Task inputs Start Marker
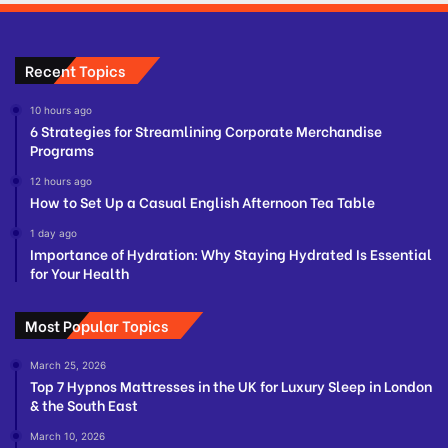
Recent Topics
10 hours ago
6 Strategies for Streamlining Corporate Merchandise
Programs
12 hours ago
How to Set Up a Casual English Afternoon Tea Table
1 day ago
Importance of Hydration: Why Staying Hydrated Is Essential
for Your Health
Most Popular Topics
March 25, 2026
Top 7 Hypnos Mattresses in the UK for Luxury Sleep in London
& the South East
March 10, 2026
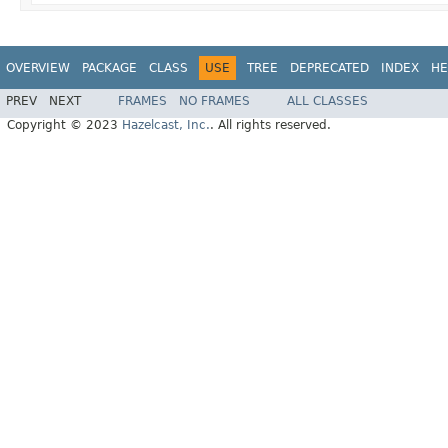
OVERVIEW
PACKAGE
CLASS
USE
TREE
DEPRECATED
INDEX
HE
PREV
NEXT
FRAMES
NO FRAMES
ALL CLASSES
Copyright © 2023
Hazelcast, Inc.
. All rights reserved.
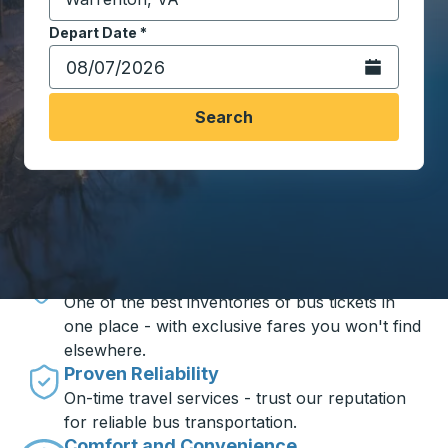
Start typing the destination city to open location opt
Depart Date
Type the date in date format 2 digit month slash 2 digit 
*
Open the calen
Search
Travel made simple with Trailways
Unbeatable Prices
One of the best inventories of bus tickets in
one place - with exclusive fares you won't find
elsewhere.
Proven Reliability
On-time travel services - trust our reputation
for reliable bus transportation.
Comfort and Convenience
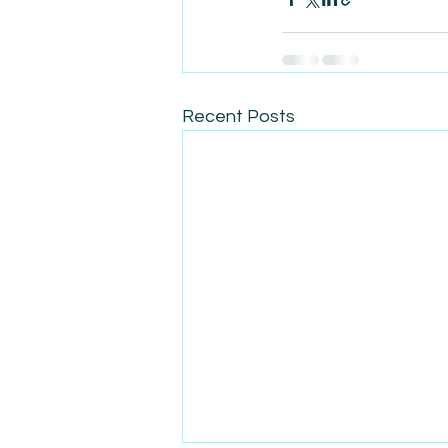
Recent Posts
Task inputs End Marker
Task inputs Start Marker
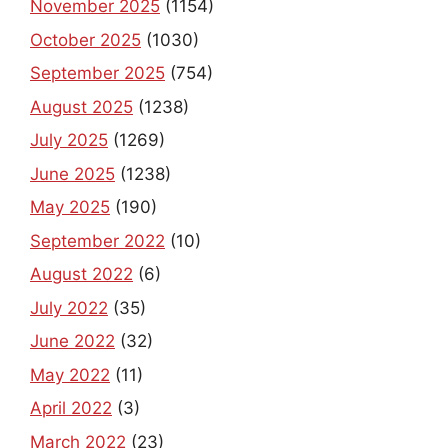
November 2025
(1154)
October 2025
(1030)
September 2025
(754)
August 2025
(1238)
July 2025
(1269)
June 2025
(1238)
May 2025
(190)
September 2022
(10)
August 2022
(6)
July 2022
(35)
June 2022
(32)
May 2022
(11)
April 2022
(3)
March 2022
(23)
Task inputs End Marker
Work to complete: Return only the part above that opens with the line containing "one place - with" and closes with the line containing "Recent Posts", exactly and with both ends, skipping the pictures.

Result of this task:
one place - with exclusive fares you won't find
elsewhere.
Proven Reliability
On-time travel services - trust our reputation
for reliable bus transportation.
Comfort and Convenience
Recent Posts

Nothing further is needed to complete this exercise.